* _Problem_: Across the entries, count the lines that include "Sound" and report only that number.

(Records from a data source)
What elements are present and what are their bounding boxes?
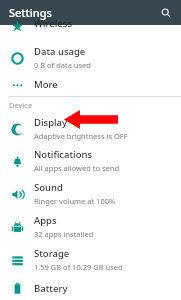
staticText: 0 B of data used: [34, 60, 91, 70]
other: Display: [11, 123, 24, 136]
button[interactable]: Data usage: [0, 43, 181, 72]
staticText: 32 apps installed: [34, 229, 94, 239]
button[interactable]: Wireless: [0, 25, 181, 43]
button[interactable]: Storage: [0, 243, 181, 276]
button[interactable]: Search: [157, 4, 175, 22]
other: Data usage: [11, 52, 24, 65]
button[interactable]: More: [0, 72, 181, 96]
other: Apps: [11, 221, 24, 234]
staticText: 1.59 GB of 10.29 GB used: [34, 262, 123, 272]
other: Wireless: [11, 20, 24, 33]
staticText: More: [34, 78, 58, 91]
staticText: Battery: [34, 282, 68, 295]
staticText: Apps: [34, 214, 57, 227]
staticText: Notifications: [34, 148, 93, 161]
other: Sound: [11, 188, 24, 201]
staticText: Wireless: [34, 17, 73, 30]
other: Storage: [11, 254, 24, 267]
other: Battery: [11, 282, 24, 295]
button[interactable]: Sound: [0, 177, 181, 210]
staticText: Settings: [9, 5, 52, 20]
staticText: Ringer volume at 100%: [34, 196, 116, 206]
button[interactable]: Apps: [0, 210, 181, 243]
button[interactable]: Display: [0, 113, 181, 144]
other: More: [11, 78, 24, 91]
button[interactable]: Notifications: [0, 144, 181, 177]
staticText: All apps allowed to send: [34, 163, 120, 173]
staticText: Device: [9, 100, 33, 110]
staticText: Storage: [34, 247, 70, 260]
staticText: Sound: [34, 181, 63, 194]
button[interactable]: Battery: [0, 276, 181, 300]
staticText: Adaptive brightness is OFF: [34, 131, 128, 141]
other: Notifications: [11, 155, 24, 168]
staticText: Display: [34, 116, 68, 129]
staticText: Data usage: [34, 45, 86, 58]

* _Task solution_: 3